Les chaleurs suffocantes. Les incendies. Les ouragans. Les inondations qui frappent les grandes villes. Les tremblements de terre et la grande sécheresse. Les gens qui tombent comme des mouches en guerre contre une pandémie. Une prophétie hurlante de vérité au ton et au son d’une apocalypse.
Depuis le début de la pandémie de COVID-19, de nombreuses voix – intellectuelles et militantes – se sont élevées pour (re)penser et panser le monde d’après. Plusieurs ont appelé à innover pour une relance sociale, juste et verte. Une occasion que l’on ne reverra probablement pas de notre vivant.
Notamment, les fellows en leadership d’Action Canada, dont je faisais partie en 2020, ont concentré toute leur année sur des réflexions entourant le « Canada post-pandémique ». L’Institut du Nouveau Monde a consacré sa dernière édition de l’État du Québec à la relance en 25 thèmes, dont celui de la crise climatique. L’Ordre des travailleurs sociaux et des thérapeutes conjugaux et familiaux du Québec a donné pour thème la justice climatique à son prochain congrès professionnel. Les éditeurs de plus de 200 revues médicales et scientifiques ont récemment cosigné une lettre appelant à agir pour contrer l’urgence climatique, qui menace dangereusement notre santé, et en particulier, celle des populations les plus vulnérables.

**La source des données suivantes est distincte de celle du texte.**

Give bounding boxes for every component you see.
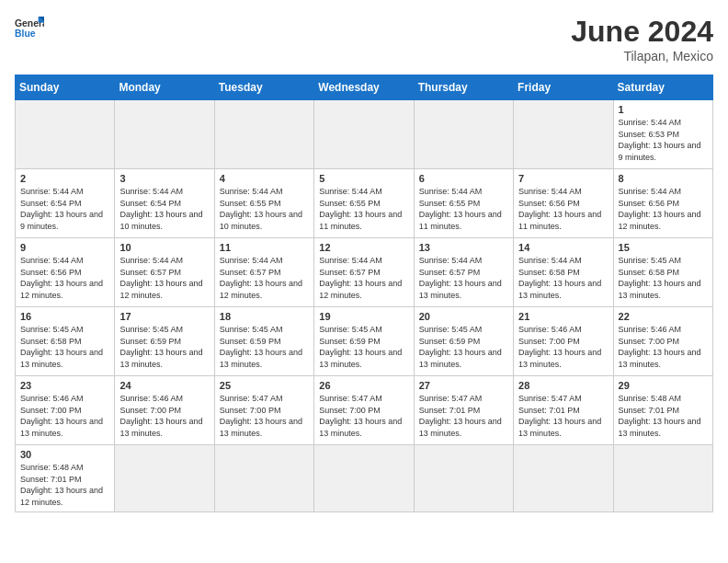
day-info: Sunrise: 5:44 AM Sunset: 6:57 PM Dayligh… xyxy=(319,255,408,301)
day-info: Sunrise: 5:44 AM Sunset: 6:54 PM Dayligh… xyxy=(119,186,209,232)
calendar-cell: 23Sunrise: 5:46 AM Sunset: 7:00 PM Dayli… xyxy=(16,376,115,445)
calendar-cell: 22Sunrise: 5:46 AM Sunset: 7:00 PM Dayli… xyxy=(613,307,712,376)
day-number: 22 xyxy=(619,311,708,322)
day-info: Sunrise: 5:44 AM Sunset: 6:57 PM Dayligh… xyxy=(119,255,209,301)
calendar-cell xyxy=(115,445,214,512)
svg-text:Blue: Blue xyxy=(15,29,36,39)
calendar-cell: 12Sunrise: 5:44 AM Sunset: 6:57 PM Dayli… xyxy=(314,238,414,307)
day-info: Sunrise: 5:44 AM Sunset: 6:53 PM Dayligh… xyxy=(619,117,708,163)
calendar-cell: 15Sunrise: 5:45 AM Sunset: 6:58 PM Dayli… xyxy=(613,238,712,307)
generalblue-logo-icon: General Blue xyxy=(15,15,44,40)
calendar-cell: 30Sunrise: 5:48 AM Sunset: 7:01 PM Dayli… xyxy=(16,445,115,512)
calendar-cell xyxy=(214,445,313,512)
day-info: Sunrise: 5:45 AM Sunset: 6:58 PM Dayligh… xyxy=(20,324,109,370)
day-number: 18 xyxy=(220,311,309,322)
day-number: 7 xyxy=(518,173,608,184)
header-saturday: Saturday xyxy=(613,75,712,100)
day-number: 4 xyxy=(220,173,309,184)
day-number: 23 xyxy=(20,380,109,391)
day-number: 29 xyxy=(619,380,708,391)
day-number: 19 xyxy=(319,311,408,322)
day-info: Sunrise: 5:47 AM Sunset: 7:00 PM Dayligh… xyxy=(220,393,309,439)
day-number: 11 xyxy=(220,242,309,253)
calendar-cell: 1Sunrise: 5:44 AM Sunset: 6:53 PM Daylig… xyxy=(613,100,712,169)
day-info: Sunrise: 5:46 AM Sunset: 7:00 PM Dayligh… xyxy=(619,324,708,370)
calendar-table: Sunday Monday Tuesday Wednesday Thursday… xyxy=(15,75,713,512)
day-info: Sunrise: 5:44 AM Sunset: 6:56 PM Dayligh… xyxy=(619,186,708,232)
calendar-cell: 29Sunrise: 5:48 AM Sunset: 7:01 PM Dayli… xyxy=(613,376,712,445)
page-header: General Blue June 2024 Tilapan, Mexico xyxy=(15,15,713,63)
day-number: 26 xyxy=(319,380,408,391)
calendar-cell: 25Sunrise: 5:47 AM Sunset: 7:00 PM Dayli… xyxy=(214,376,313,445)
calendar-row: 23Sunrise: 5:46 AM Sunset: 7:00 PM Dayli… xyxy=(16,376,713,445)
calendar-cell: 28Sunrise: 5:47 AM Sunset: 7:01 PM Dayli… xyxy=(514,376,613,445)
calendar-cell: 6Sunrise: 5:44 AM Sunset: 6:55 PM Daylig… xyxy=(414,169,513,238)
month-year-title: June 2024 xyxy=(571,15,713,49)
day-number: 10 xyxy=(119,242,209,253)
calendar-cell xyxy=(613,445,712,512)
calendar-cell xyxy=(414,445,513,512)
day-number: 14 xyxy=(518,242,608,253)
day-info: Sunrise: 5:44 AM Sunset: 6:56 PM Dayligh… xyxy=(20,255,109,301)
calendar-cell: 14Sunrise: 5:44 AM Sunset: 6:58 PM Dayli… xyxy=(514,238,613,307)
day-info: Sunrise: 5:48 AM Sunset: 7:01 PM Dayligh… xyxy=(20,462,109,508)
calendar-cell xyxy=(514,445,613,512)
header-thursday: Thursday xyxy=(414,75,513,100)
calendar-row: 16Sunrise: 5:45 AM Sunset: 6:58 PM Dayli… xyxy=(16,307,713,376)
calendar-cell xyxy=(414,100,513,169)
day-info: Sunrise: 5:44 AM Sunset: 6:57 PM Dayligh… xyxy=(220,255,309,301)
day-number: 3 xyxy=(119,173,209,184)
calendar-cell: 27Sunrise: 5:47 AM Sunset: 7:01 PM Dayli… xyxy=(414,376,513,445)
calendar-cell: 20Sunrise: 5:45 AM Sunset: 6:59 PM Dayli… xyxy=(414,307,513,376)
day-info: Sunrise: 5:46 AM Sunset: 7:00 PM Dayligh… xyxy=(518,324,608,370)
calendar-cell: 11Sunrise: 5:44 AM Sunset: 6:57 PM Dayli… xyxy=(214,238,313,307)
calendar-cell: 24Sunrise: 5:46 AM Sunset: 7:00 PM Dayli… xyxy=(115,376,214,445)
calendar-cell: 16Sunrise: 5:45 AM Sunset: 6:58 PM Dayli… xyxy=(16,307,115,376)
calendar-cell xyxy=(314,100,414,169)
day-info: Sunrise: 5:44 AM Sunset: 6:55 PM Dayligh… xyxy=(220,186,309,232)
calendar-row: 30Sunrise: 5:48 AM Sunset: 7:01 PM Dayli… xyxy=(16,445,713,512)
day-number: 17 xyxy=(119,311,209,322)
day-info: Sunrise: 5:44 AM Sunset: 6:56 PM Dayligh… xyxy=(518,186,608,232)
calendar-cell: 21Sunrise: 5:46 AM Sunset: 7:00 PM Dayli… xyxy=(514,307,613,376)
calendar-cell: 4Sunrise: 5:44 AM Sunset: 6:55 PM Daylig… xyxy=(214,169,313,238)
day-info: Sunrise: 5:44 AM Sunset: 6:57 PM Dayligh… xyxy=(419,255,508,301)
calendar-cell: 18Sunrise: 5:45 AM Sunset: 6:59 PM Dayli… xyxy=(214,307,313,376)
day-number: 9 xyxy=(20,242,109,253)
day-number: 5 xyxy=(319,173,408,184)
day-number: 27 xyxy=(419,380,508,391)
day-info: Sunrise: 5:45 AM Sunset: 6:58 PM Dayligh… xyxy=(619,255,708,301)
day-number: 8 xyxy=(619,173,708,184)
day-number: 20 xyxy=(419,311,508,322)
calendar-cell xyxy=(16,100,115,169)
day-number: 6 xyxy=(419,173,508,184)
calendar-cell: 8Sunrise: 5:44 AM Sunset: 6:56 PM Daylig… xyxy=(613,169,712,238)
day-info: Sunrise: 5:47 AM Sunset: 7:01 PM Dayligh… xyxy=(518,393,608,439)
logo: General Blue xyxy=(15,15,44,40)
calendar-cell: 3Sunrise: 5:44 AM Sunset: 6:54 PM Daylig… xyxy=(115,169,214,238)
title-block: June 2024 Tilapan, Mexico xyxy=(571,15,713,63)
day-number: 16 xyxy=(20,311,109,322)
day-info: Sunrise: 5:45 AM Sunset: 6:59 PM Dayligh… xyxy=(119,324,209,370)
day-number: 24 xyxy=(119,380,209,391)
calendar-cell: 13Sunrise: 5:44 AM Sunset: 6:57 PM Dayli… xyxy=(414,238,513,307)
day-info: Sunrise: 5:44 AM Sunset: 6:58 PM Dayligh… xyxy=(518,255,608,301)
header-monday: Monday xyxy=(115,75,214,100)
day-number: 13 xyxy=(419,242,508,253)
calendar-cell: 10Sunrise: 5:44 AM Sunset: 6:57 PM Dayli… xyxy=(115,238,214,307)
day-number: 30 xyxy=(20,449,109,460)
calendar-cell xyxy=(115,100,214,169)
day-number: 15 xyxy=(619,242,708,253)
days-header-row: Sunday Monday Tuesday Wednesday Thursday… xyxy=(16,75,713,100)
header-tuesday: Tuesday xyxy=(214,75,313,100)
day-number: 2 xyxy=(20,173,109,184)
calendar-cell: 26Sunrise: 5:47 AM Sunset: 7:00 PM Dayli… xyxy=(314,376,414,445)
day-number: 25 xyxy=(220,380,309,391)
calendar-cell xyxy=(214,100,313,169)
day-info: Sunrise: 5:44 AM Sunset: 6:55 PM Dayligh… xyxy=(419,186,508,232)
calendar-row: 9Sunrise: 5:44 AM Sunset: 6:56 PM Daylig… xyxy=(16,238,713,307)
calendar-cell xyxy=(314,445,414,512)
calendar-cell: 7Sunrise: 5:44 AM Sunset: 6:56 PM Daylig… xyxy=(514,169,613,238)
day-number: 1 xyxy=(619,104,708,115)
calendar-cell xyxy=(514,100,613,169)
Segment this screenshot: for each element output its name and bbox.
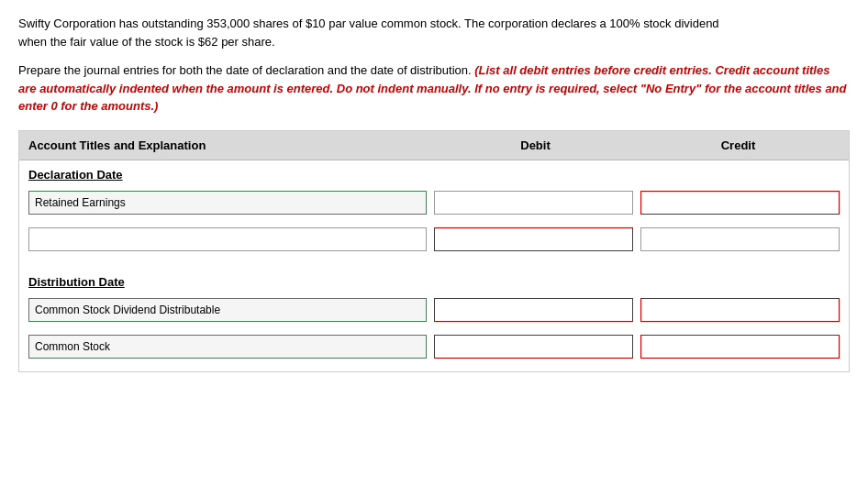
header-col-debit: Debit: [434, 138, 637, 152]
header-col-account: Account Titles and Explanation: [28, 138, 434, 152]
declaration-row2-debit[interactable]: [434, 227, 633, 251]
declaration-row-2: [19, 224, 849, 255]
instruction-prefix: Prepare the journal entries for both the…: [18, 63, 472, 77]
instruction-paragraph: Prepare the journal entries for both the…: [18, 61, 850, 116]
journal-table: Account Titles and Explanation Debit Cre…: [18, 130, 850, 372]
declaration-row1-debit[interactable]: [434, 191, 633, 215]
declaration-row2-account[interactable]: [28, 227, 427, 251]
distribution-row1-account[interactable]: [28, 298, 427, 322]
intro-text-1: Swifty Corporation has outstanding 353,0…: [18, 17, 719, 30]
distribution-row2-account[interactable]: [28, 335, 427, 359]
distribution-row2-debit[interactable]: [434, 335, 633, 359]
intro-paragraph: Swifty Corporation has outstanding 353,0…: [18, 15, 850, 50]
distribution-row2-credit[interactable]: [640, 335, 840, 359]
section-label-distribution: Distribution Date: [19, 268, 849, 294]
intro-text-2: when the fair value of the stock is $62 …: [18, 35, 275, 49]
header-col-credit: Credit: [637, 138, 840, 152]
section-label-declaration: Declaration Date: [19, 160, 849, 187]
distribution-row1-debit[interactable]: [434, 298, 633, 322]
declaration-row-1: [19, 187, 849, 218]
declaration-row1-credit[interactable]: [640, 191, 840, 215]
declaration-row2-credit[interactable]: [640, 227, 840, 251]
distribution-row-1: [19, 294, 849, 326]
table-header: Account Titles and Explanation Debit Cre…: [19, 131, 849, 160]
distribution-row1-credit[interactable]: [640, 298, 840, 322]
distribution-row-2: [19, 331, 849, 362]
declaration-row1-account[interactable]: [28, 191, 427, 215]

Des colloques ont pullulé un peu partout avec l’idée de repenser nos utopies collectives pour éviter de frapper un mur sur les plans environnemental, économique, social et mondial. Toutefois, bien que l’idée n’ait absolument rien d’original, car sur toutes les lèvres depuis des mois, le défi de cette sortie de crise demeure entier.
Les constats sont là, les discussions ont lieu depuis belle lurette et elles s’intensifient. Or, comme pour bien des choses, passer de la parole aux actions d’envergure semble être une autre paire de manches. Ce qui est certain, c’est qu’un retour à la normale nous mène droit au mur et au bout des ressources de notre planète. Les causes ayant mené à l’urgence climatique sont interreliées. Plusieurs mouvements sociaux gagneraient à converger davantage, considérant que la crise climatique a des liens intrinsèques avec les inégalités raciales, de genre, de classe. Histoire de briser les deux, trois ou quatre solitudes qui existent entre les luttes anti-racistes, décoloniales, anticapitalistes, féministes ou environnementales par exemple.
Le monde d’après ne pourra faire l’économie d’une lunette complexe et complexifiée. Ça implique d’avoir l’audace de centrer des voix que l’on a moins l’habitude d’écouter, même lorsqu’elles cherchent à se faire entendre. L’innovation passe très souvent par la diversité et la pluralité des vécus, des subjectivités et des perspectives. Ça serait un certain point de départ pour des solutions sortant des barèmes usuels qui nous ont mené au bout de notre monde, ou plutôt au bout de ce monde, tel qu’on le connaît aujourd’hui.